In Bezug auf die Luftfeuchtigkeit sollte es auch hier Unterschiede zwischen Tag und Nacht geben. Tagsüber ist eine Luftfeuchtigkeit zwischen 30 % und 40 % ideal. Nachts sollte sie auf 50-70 % ansteigen. Das gelingt, indem man mehrmals etwas Wasser in das Terrarium sprüht. Hilfreich sind auch Höhlen aus gebranntem Ton, die man regelmäßig mit Wasser übergießt. So nehmen diese Feuchtigkeit auf und geben diese mit der Zeit ab.

Wie schickt man seinen Gecko in Winterruhe?

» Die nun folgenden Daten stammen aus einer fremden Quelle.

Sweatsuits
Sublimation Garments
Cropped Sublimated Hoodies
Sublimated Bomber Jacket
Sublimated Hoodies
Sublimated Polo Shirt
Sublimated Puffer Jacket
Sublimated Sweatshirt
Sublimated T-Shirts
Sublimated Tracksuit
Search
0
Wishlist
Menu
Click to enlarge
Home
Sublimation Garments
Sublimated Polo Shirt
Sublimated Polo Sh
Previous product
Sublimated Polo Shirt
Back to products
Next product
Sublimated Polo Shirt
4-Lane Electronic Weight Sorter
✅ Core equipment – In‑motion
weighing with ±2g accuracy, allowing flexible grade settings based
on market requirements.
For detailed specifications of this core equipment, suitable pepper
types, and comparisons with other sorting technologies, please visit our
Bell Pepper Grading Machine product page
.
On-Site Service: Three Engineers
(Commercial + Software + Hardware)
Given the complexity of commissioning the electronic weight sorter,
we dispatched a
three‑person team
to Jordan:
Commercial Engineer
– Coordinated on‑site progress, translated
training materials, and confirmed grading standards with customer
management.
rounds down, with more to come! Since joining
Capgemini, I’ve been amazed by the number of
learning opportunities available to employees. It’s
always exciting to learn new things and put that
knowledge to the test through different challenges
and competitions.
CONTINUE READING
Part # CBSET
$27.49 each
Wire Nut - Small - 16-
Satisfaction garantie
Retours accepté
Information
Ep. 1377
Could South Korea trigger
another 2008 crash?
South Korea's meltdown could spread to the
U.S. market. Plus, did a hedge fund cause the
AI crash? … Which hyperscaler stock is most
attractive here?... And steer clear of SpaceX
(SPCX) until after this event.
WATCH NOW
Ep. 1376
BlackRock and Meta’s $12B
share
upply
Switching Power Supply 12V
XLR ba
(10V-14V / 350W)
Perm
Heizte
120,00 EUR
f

Nicht für jeden Gecko ist Winterruhe ein Thema. Bei vielen Arten ist es aber üblich, diese für etwa zwei Monate in Winterruhe zu schicken. Dies ist kein leichtes Unterfangen, muss doch darauf geachtet werden, dass die Temperaturen während dieses Zeitraumes nicht unter 12 °C fallen.

Auf Folgendes muss während der Winterruhe geachtet werden:

  • Temperaturen zwischen 12 und 15 °C tagsüber
  • Temperaturen zwischen 15 und 18 °C nachts
  • Beleuchtungsdauer von 6 Stunden pro Tag

Kein Gecko sollte einfach so in Winterruhe geschickt werden. Wichtig ist, das Tier auf diese Zeit vorzubereiten. Dazu gehört, den Gecko auf Parasiten überprüfen zu lassen. Hierfür bringt man im September einfach eine Kotprobe mit zum Tierarzt und lässt diese untersuchen. Ist die Probe positiv, hat man so noch genügend Zeit, entsprechende Behandlungsmaßnahmen einzuleiten. Der Beginn der Winterruhe sollte bei Ende September liegen und wird wie folgt eingeleitet:

  • schrittweise Verringerung der Beleuchtungsdauer um 90 Minuten pro Woche, bis diese Mitte November nur noch bei 6 Stunden am Tag liegt
  • langsame Senkung der Grundtemperatur im Terrarium

Längst nicht jeder Gecko darf Winterruhe halten. Trächtige oder kranke Tiere dürfen auf keinen Fall in Winterruhe geschickt werden. Das gleiche gilt für Geckos, die ihren Schwanz verloren haben. Schließlich befinden sich im Schwanz wichtige Fettreserven, von denen Geckos während der Winterruhe leben.